A Flexible Machine Learning-Aware Architecture for Future WLANs
Published in IEEE Communications Magazine, 2019
Recommended citation: Wilhelmi, F., Barrachina-Munoz, S., Bellalta, B., Cano, C., Jonsson, A., & Ram, V. (2020). A Flexible Machine-Learning-Aware Architecture for Future WLANs. IEEE Communications Magazine, 58(3), 25-31.

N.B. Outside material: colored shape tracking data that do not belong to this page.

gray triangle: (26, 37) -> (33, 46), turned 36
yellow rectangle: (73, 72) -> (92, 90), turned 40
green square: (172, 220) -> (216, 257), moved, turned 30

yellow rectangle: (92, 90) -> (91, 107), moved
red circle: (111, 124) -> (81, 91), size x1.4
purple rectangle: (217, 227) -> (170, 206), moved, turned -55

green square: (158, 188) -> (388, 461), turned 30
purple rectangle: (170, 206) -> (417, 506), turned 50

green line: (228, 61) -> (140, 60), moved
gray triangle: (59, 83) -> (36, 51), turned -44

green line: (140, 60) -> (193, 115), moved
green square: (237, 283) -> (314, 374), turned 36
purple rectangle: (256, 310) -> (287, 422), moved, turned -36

Abstract: Lots of hopes have been placed in Machine Learning (ML) as a key enabler of future wireless networks. By taking advantage of the large volumes of data generated by networks, ML is expected to deal with the ever-increasing complexity of networking problems. Unfortunately, current networking systems are not yet prepared for supporting the ensuing requirements of ML-based applications, especially for enabling procedures related to data collection, processing, and output distribution. This article points out the architectural requirements that are needed to pervasively include ML as part of future wireless networks operation. To this aim, we propose to adopt the International Telecommunications Union (ITU) unified architecture for 5G and beyond. Specifically, we look into Wireless Local Area Networks (WLANs), which, due to their nature, can be found in multiple forms, ranging from cloud-based to edge-computing-like deployments. Based on the ITU’s architecture, we provide insights on the main requirements and the major challenges of introducing ML to the multiple modalities of WLANs.